L’attenzione delle aziende verso l’employee retention deve essere prioritaria in questo momento storico, perché un basso indice di turnover all’interno delle risorse umane incide molto sul potersi costruire una storia lavorativa che conquisti le persone ed ispiri loro fiducia. Per il 69% delle organizzazioni italiane questo indice è salito tra il 2021 ed il 2022 e la gravità di questo dato non è stato immediatamente recepita; non è da meno lo scenario oltreoceano, dove negli USA il tasso di abbandono dell’impiego registra continui aumenti dal 2021 (Great Resignation).
La ripresa lavorativa a pieno regime delle persone ha sicuramente trascinato con sé insicurezze ed insoddisfazioni che potevano essere latenti da tempo ed il numero crescente di dimissioni volontarie non ha allarmato in modo sensibile il mercato italiano, che rimane rigido e poco affine a sondare le ragioni di fondo di questo mood. L’ introduzione dello smart working, sebbene inizialmente accolta in modo scettico e poco visionario, è stata invece oggetto di una grande rivalutazione da parte di alcune tipologie di lavoratori che ne hanno fatto quasi una condizione imprescindibile nella ricerca di un nuovo impiego.
L’ inversione di marcia effettuata da parte di molti imprenditori riguardo l’opzione lavorativa da remoto ha quindi contribuito ad acutizzare certe situazioni di disagio che sono poi inevitabilmente sfociate in un abbondono del posto di lavoro.

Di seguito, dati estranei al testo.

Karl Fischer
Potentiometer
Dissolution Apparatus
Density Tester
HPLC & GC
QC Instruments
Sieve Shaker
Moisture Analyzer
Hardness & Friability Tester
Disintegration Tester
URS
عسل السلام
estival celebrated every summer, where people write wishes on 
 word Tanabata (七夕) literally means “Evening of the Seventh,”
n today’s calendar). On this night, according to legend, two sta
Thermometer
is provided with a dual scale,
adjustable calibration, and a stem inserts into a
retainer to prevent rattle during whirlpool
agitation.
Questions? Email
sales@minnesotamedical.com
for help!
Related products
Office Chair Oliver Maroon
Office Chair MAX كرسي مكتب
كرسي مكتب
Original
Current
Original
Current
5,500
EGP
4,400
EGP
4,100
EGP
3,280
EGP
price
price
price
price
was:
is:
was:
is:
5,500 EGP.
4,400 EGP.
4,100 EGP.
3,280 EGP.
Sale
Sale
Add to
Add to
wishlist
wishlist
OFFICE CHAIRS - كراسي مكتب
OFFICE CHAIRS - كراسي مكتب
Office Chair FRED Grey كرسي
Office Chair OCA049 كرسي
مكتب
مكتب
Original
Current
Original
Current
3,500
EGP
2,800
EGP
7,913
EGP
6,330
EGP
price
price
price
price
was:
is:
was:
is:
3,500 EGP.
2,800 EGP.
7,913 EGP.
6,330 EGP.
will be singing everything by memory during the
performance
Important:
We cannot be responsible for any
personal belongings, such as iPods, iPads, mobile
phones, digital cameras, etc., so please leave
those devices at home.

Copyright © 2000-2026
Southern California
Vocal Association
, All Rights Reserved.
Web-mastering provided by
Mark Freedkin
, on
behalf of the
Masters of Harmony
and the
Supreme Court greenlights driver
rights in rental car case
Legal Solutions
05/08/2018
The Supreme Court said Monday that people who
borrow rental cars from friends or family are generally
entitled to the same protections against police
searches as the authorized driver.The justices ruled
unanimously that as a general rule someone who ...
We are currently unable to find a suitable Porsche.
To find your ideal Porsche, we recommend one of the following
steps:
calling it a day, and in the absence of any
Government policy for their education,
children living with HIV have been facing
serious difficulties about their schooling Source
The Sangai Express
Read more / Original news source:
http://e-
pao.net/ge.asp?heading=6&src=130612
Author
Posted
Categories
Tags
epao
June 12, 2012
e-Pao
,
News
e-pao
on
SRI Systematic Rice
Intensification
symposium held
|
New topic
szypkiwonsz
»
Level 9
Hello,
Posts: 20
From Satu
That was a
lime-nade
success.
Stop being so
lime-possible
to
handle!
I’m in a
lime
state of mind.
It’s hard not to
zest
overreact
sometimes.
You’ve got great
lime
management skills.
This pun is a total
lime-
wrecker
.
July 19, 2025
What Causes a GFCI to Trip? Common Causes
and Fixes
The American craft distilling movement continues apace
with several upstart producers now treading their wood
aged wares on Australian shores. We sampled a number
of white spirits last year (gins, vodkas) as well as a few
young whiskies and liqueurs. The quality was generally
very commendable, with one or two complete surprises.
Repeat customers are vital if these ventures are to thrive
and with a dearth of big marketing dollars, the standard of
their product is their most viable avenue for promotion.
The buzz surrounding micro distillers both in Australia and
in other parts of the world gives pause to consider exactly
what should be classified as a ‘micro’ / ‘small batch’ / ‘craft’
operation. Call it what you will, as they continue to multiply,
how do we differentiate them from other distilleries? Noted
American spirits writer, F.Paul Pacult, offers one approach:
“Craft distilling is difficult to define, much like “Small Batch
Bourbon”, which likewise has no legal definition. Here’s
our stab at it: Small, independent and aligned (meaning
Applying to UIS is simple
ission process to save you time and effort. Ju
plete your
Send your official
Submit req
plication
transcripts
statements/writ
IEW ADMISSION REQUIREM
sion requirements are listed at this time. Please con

Si rende quindi evidente come nel management di una impresa sia d’obbligo rendere l’indice di turnover il più basso possibile, aumentando invece la qualità dell’onboarding e la fidelizzazione dei collaboratori che possono divenire tra i migliori ambasciatori dell’azienda stessa.
Ecco perché questo parametro deve rappresentare un KPI (Key Performance Indicator) cardine nella conduzione aziendale, simbolo del successo o dell’incapacità nel mantenere le persone motivate e partecipi all’interno del team lavorativi. Nel caso si dovesse verificare un caso di dimissioni il datore di lavoro deve analizzare a fondo le cause primarie di tale avvenimento, magari proponendo una exit interview alla persona interessata, facendo in modo di mantenere una forza lavoro stabile, focalizzata e produttiva. Assumere le persone e costruire con loro un rapporto solido e duraturo è un processo molto delicato la cui riuscita risulta sensibile a fattori multipli, non sempre prevedibili, come scelte personali o motivi familiari; nonostante ciò, l’impresa deve sempre operare nell’ottica di una crescita sinergica con le persone, investendo su di esse.
Come può incidere l’abbandono di una persona sul Team? Essenzialmente con un abbassamento del morale generale, dovuto principalmente all’effetto che la perdita di un/a collega con il/la quale ci si trovava bene ha su chi è rimasto. Non si deve sottovalutare come questo possa sordidamente intaccare l’entusiasmo e l’efficienza lavorativa nel caso in cui l’operato delle persone non sia mosso dalla fiducia e dal senso di far parte di qualcosa in cui credono.
Ma gli strascichi vanno anche oltre poiché non è da tralasciare l’impatto economico che un abbandono in azienda può avere: un impatto sui lavori che quella persona stava svolgendo. un momentaneo ma significativo aumento dei costi dovuti al doversi appoggiare a una struttura esterna di recruiting ed il necessario training della nuova figura (che vede sottrarre tempo di altre risorse). I datori di lavoro devono puntare a creare un ambiente di lavoro gratificante, dei salari competitivi inclusivi di pacchetti benefits, un programma di onboarding ottimizzato, permettendo così il crearsi di una sana forza di spinta verso gli obiettivi ed una crescita professionale degli individui. Abbassare il tasso di turnover è fattibile solo se si adotta una mentalità volta tanto al trovare talenti quanto ad inglobare delle retention strategies nella propria azienda: i due fenomeni devono coesistere e crescere parallelamente.
Voi quanto vi soffermate a soppesare questi fattori? Date loro il giusto peso nella vostra attività?